Got your message. Been a long time. What do you need?

Bryan replied:
A ride and a safe place to stay.

Just you?

Me plus one.

Bear’s response was immediate.
Trouble with the law?

Bryan texted back.
Not what it sounds like.

You know I don’t care. Where do you need to be picked up?

Kingstree.
Bryan heard the shower kick on. With a response like Pavlov’s dog, he immediately had a picture of Sassy undressing in his head. Even more disconcerting, his heart rate kicked up.

Bear texted back.
Can’t be there till almost 4:00
PM
. You okay till then?

Bryan looked around the apartment. This was as safe as it got for now. Tilly and Otis were the only ones who knew they were here, and they thought Bryan and Sassy were the Albertsons.

Yes,
he typed back.

Send me the address around 2:00
PM
.

Bryan sighed in relief. He hadn’t wanted to disclose their location until absolutely necessary. It would have been difficult to say no if Bear had asked for it up front.

Will do.

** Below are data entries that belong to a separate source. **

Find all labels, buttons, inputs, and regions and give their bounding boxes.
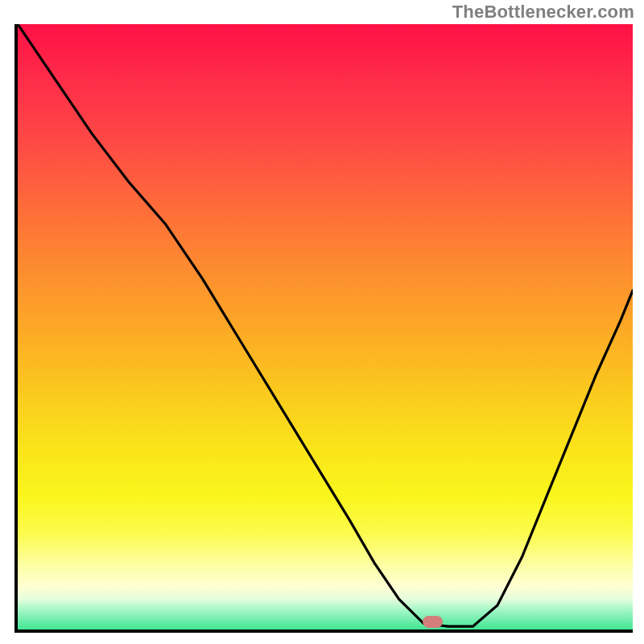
optimal-marker: [423, 616, 442, 628]
attribution-text: TheBottlenecker.com: [452, 2, 634, 23]
curve-path: [18, 24, 633, 626]
bottleneck-curve: [18, 24, 633, 630]
plot-area: [14, 24, 633, 633]
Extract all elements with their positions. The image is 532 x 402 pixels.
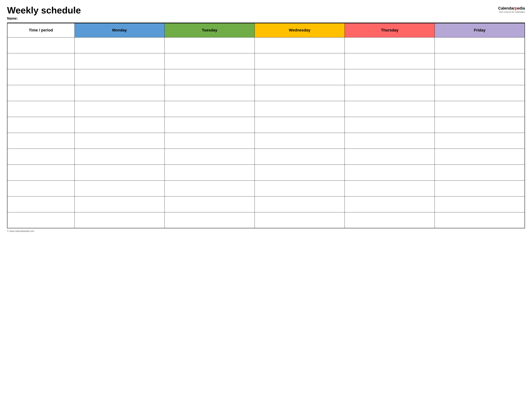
table-row (7, 37, 525, 53)
col-header-wednesday: Wednesday (254, 23, 345, 37)
table-cell[interactable] (254, 69, 345, 85)
table-cell[interactable] (254, 37, 345, 53)
table-row (7, 196, 525, 212)
table-cell[interactable] (7, 212, 75, 228)
table-cell[interactable] (345, 37, 435, 53)
logo-tagline: Your source for calendars (499, 11, 525, 13)
col-header-monday: Monday (75, 23, 165, 37)
table-cell[interactable] (435, 212, 525, 228)
table-cell[interactable] (254, 149, 345, 164)
table-cell[interactable] (7, 196, 75, 212)
table-cell[interactable] (254, 180, 345, 196)
table-cell[interactable] (7, 101, 75, 117)
table-cell[interactable] (254, 212, 345, 228)
table-row (7, 101, 525, 117)
table-cell[interactable] (435, 69, 525, 85)
table-cell[interactable] (165, 37, 254, 53)
table-row (7, 212, 525, 228)
table-cell[interactable] (345, 164, 435, 180)
table-cell[interactable] (435, 180, 525, 196)
table-cell[interactable] (75, 69, 165, 85)
table-cell[interactable] (345, 117, 435, 133)
table-cell[interactable] (7, 149, 75, 164)
table-cell[interactable] (254, 133, 345, 149)
table-cell[interactable] (75, 85, 165, 101)
table-cell[interactable] (75, 212, 165, 228)
table-cell[interactable] (165, 164, 254, 180)
page-title: Weekly schedule (7, 5, 81, 15)
table-cell[interactable] (345, 149, 435, 164)
logo-edia-part: edia (517, 6, 525, 10)
table-cell[interactable] (7, 117, 75, 133)
schedule-table: Time / period Monday Tuesday Wednesday T… (7, 23, 525, 228)
table-cell[interactable] (435, 196, 525, 212)
table-cell[interactable] (7, 133, 75, 149)
table-cell[interactable] (254, 101, 345, 117)
table-cell[interactable] (435, 101, 525, 117)
table-cell[interactable] (7, 53, 75, 69)
table-cell[interactable] (75, 196, 165, 212)
table-cell[interactable] (75, 164, 165, 180)
table-row (7, 69, 525, 85)
table-cell[interactable] (435, 133, 525, 149)
table-cell[interactable] (435, 117, 525, 133)
table-cell[interactable] (75, 37, 165, 53)
table-cell[interactable] (165, 180, 254, 196)
logo-text: Calendarpedia (498, 6, 525, 11)
footer: © www.calendarpedia.com (7, 230, 525, 232)
table-cell[interactable] (165, 149, 254, 164)
table-cell[interactable] (165, 133, 254, 149)
table-cell[interactable] (254, 164, 345, 180)
table-cell[interactable] (165, 69, 254, 85)
table-cell[interactable] (7, 85, 75, 101)
table-cell[interactable] (75, 149, 165, 164)
table-row (7, 117, 525, 133)
table-cell[interactable] (435, 164, 525, 180)
table-cell[interactable] (75, 180, 165, 196)
table-cell[interactable] (435, 37, 525, 53)
table-row (7, 164, 525, 180)
table-cell[interactable] (7, 180, 75, 196)
table-cell[interactable] (75, 133, 165, 149)
table-cell[interactable] (75, 117, 165, 133)
table-cell[interactable] (75, 101, 165, 117)
table-cell[interactable] (254, 53, 345, 69)
table-cell[interactable] (345, 133, 435, 149)
col-header-time: Time / period (7, 23, 75, 37)
table-cell[interactable] (7, 69, 75, 85)
table-cell[interactable] (345, 53, 435, 69)
table-cell[interactable] (165, 85, 254, 101)
table-cell[interactable] (435, 149, 525, 164)
table-cell[interactable] (345, 196, 435, 212)
table-cell[interactable] (165, 101, 254, 117)
table-header-row: Time / period Monday Tuesday Wednesday T… (7, 23, 525, 37)
table-cell[interactable] (165, 53, 254, 69)
table-row (7, 85, 525, 101)
schedule-body (7, 37, 525, 228)
logo-section: Calendarpedia Your source for calendars (498, 6, 525, 13)
table-cell[interactable] (254, 117, 345, 133)
title-section: Weekly schedule Name: (7, 5, 81, 20)
table-cell[interactable] (7, 164, 75, 180)
logo-p-part: p (515, 6, 517, 10)
col-header-thursday: Thursday (345, 23, 435, 37)
page-header: Weekly schedule Name: Calendarpedia Your… (7, 5, 525, 20)
table-cell[interactable] (7, 37, 75, 53)
table-cell[interactable] (435, 85, 525, 101)
table-row (7, 133, 525, 149)
name-label: Name: (7, 16, 81, 20)
table-cell[interactable] (345, 101, 435, 117)
table-cell[interactable] (165, 196, 254, 212)
table-cell[interactable] (345, 69, 435, 85)
table-cell[interactable] (254, 85, 345, 101)
col-header-tuesday: Tuesday (165, 23, 254, 37)
table-cell[interactable] (75, 53, 165, 69)
table-cell[interactable] (345, 180, 435, 196)
table-cell[interactable] (165, 212, 254, 228)
table-cell[interactable] (435, 53, 525, 69)
table-row (7, 149, 525, 164)
table-cell[interactable] (254, 196, 345, 212)
table-cell[interactable] (165, 117, 254, 133)
table-cell[interactable] (345, 212, 435, 228)
table-cell[interactable] (345, 85, 435, 101)
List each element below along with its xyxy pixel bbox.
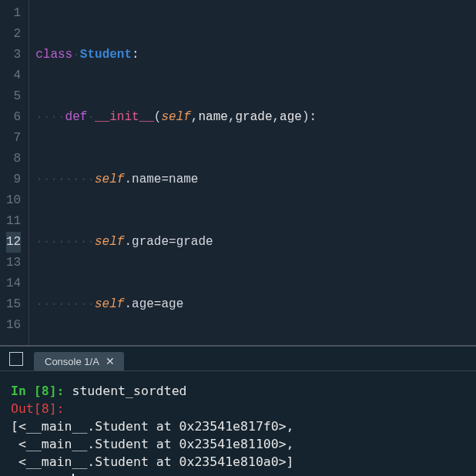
line-number: 9 — [6, 169, 21, 190]
line-number: 1 — [6, 3, 21, 24]
panel-icon[interactable] — [9, 352, 23, 366]
line-number: 7 — [6, 128, 21, 149]
console-input: student_sordted — [72, 384, 187, 398]
cursor — [72, 474, 74, 477]
line-number: 5 — [6, 86, 21, 107]
line-number: 16 — [6, 315, 21, 336]
line-number: 6 — [6, 107, 21, 128]
console-panel: Console 1/A ✕ In [8]: student_sordted Ou… — [0, 347, 476, 476]
in-number: 8 — [42, 384, 49, 398]
line-number: 12 — [6, 232, 21, 253]
console-output[interactable]: In [8]: student_sordted Out[8]: [<__main… — [0, 371, 476, 476]
out-prompt: Out[ — [11, 401, 42, 416]
console-tabs: Console 1/A ✕ — [0, 347, 476, 371]
code-line: ········self.grade=grade — [35, 232, 476, 253]
code-line: class·Student: — [35, 45, 476, 65]
line-number-gutter: 1 2 3 4 5 6 7 8 9 10 11 12 13 14 15 16 — [0, 0, 29, 345]
line-number: 14 — [6, 273, 21, 294]
out-number: 8 — [42, 401, 49, 416]
console-output-line: <__main__.Student at 0x23541e810a0>] — [11, 454, 294, 469]
line-number: 8 — [6, 149, 21, 169]
line-number: 4 — [6, 65, 21, 86]
code-editor: 1 2 3 4 5 6 7 8 9 10 11 12 13 14 15 16 c… — [0, 0, 476, 347]
code-area[interactable]: class·Student: ····def·__init__(self,nam… — [29, 0, 476, 345]
console-tab-label: Console 1/A — [45, 356, 99, 367]
close-icon[interactable]: ✕ — [106, 355, 115, 367]
line-number: 3 — [6, 45, 21, 65]
line-number: 15 — [6, 294, 21, 315]
console-output-line: <__main__.Student at 0x23541e81100>, — [11, 437, 294, 451]
console-output-line: [<__main__.Student at 0x23541e817f0>, — [11, 419, 294, 434]
console-tab[interactable]: Console 1/A ✕ — [34, 352, 124, 370]
in-prompt: In [ — [11, 384, 42, 398]
line-number: 10 — [6, 190, 21, 211]
line-number: 2 — [6, 24, 21, 45]
line-number: 11 — [6, 211, 21, 232]
code-line: ····def·__init__(self,name,grade,age): — [35, 107, 476, 128]
code-line: ········self.name=name — [35, 169, 476, 190]
line-number: 13 — [6, 253, 21, 273]
code-line: ········self.age=age — [35, 294, 476, 315]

Thanks.

There was no reply, but Bryan didn’t expect there to be. The last time Bryan had seen him in Germany, Bear had become a man of few words. It seemed that extended to his text communications as well.

The burner for the hot water heater kicked on with a swoosh. He flipped the switch to preheat the oven, searched for a baking sheet for the sandwiches, and thought about Sassy, wondering how she was doing keeping her stitches dry in the shower. Did she need any help in there?

He huffed a laugh at himself.
Not likely
.

But that didn’t stop him from imagining the water beading up on her wet body and running down all the slopes and crevices he’d tasted last night. Places he hadn’t gotten near enough of.

The baking sheet slipped from his fingers onto the counter with a clatter, and he mentally slammed the door of his imagination shut on those distracting thoughts.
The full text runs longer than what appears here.